## Available data

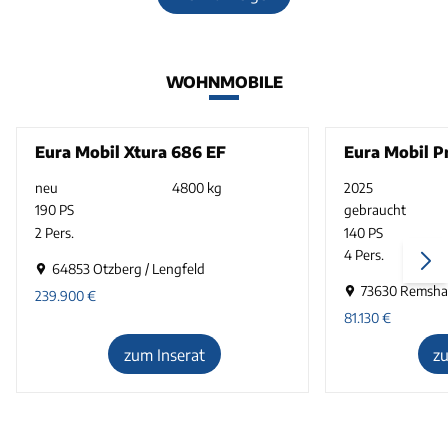
WOHNMOBILE
Eura Mobil Xtura 686 EF
Eura Mobil Pr
neu
4800 kg
2025
190 PS
gebraucht
2 Pers.
140 PS
4 Pers.
64853 Otzberg / Lengfeld
73630 Remsha
239.900
€
81.130
€
zum Inserat
z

## Problem details
Transcribe the records above exactly as they appear, leaving out any pictures.

## Output
WOHNMOBILE
Eura Mobil Xtura 686 EF
Eura Mobil Pr
neu
4800 kg
2025
190 PS
gebraucht
2 Pers.
140 PS
4 Pers.
64853 Otzberg / Lengfeld
73630 Remsha
239.900
€
81.130
€
zum Inserat
z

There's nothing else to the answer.